**WHAT YOU HAVE TO DO**:
Only an exact retyping of all the entries counts as an answer.

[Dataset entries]
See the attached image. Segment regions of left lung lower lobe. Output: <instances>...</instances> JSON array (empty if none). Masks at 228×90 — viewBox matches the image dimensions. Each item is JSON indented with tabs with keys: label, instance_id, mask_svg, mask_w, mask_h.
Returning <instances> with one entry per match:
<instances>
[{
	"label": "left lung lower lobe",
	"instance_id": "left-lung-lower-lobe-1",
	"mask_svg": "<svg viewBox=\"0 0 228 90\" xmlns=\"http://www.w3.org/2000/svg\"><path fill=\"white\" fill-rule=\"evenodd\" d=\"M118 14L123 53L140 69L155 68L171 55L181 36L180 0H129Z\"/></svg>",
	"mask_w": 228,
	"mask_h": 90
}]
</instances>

**EXPECTED ANSWER**:
See the attached image. Segment regions of left lung lower lobe. Output: <instances>...</instances> JSON array (empty if none). Masks at 228×90 — viewBox matches the image dimensions. Each item is JSON indented with tabs with keys: label, instance_id, mask_svg, mask_w, mask_h.
Returning <instances> with one entry per match:
<instances>
[{
	"label": "left lung lower lobe",
	"instance_id": "left-lung-lower-lobe-1",
	"mask_svg": "<svg viewBox=\"0 0 228 90\" xmlns=\"http://www.w3.org/2000/svg\"><path fill=\"white\" fill-rule=\"evenodd\" d=\"M118 14L123 53L140 69L155 68L171 55L181 36L180 0H129Z\"/></svg>",
	"mask_w": 228,
	"mask_h": 90
}]
</instances>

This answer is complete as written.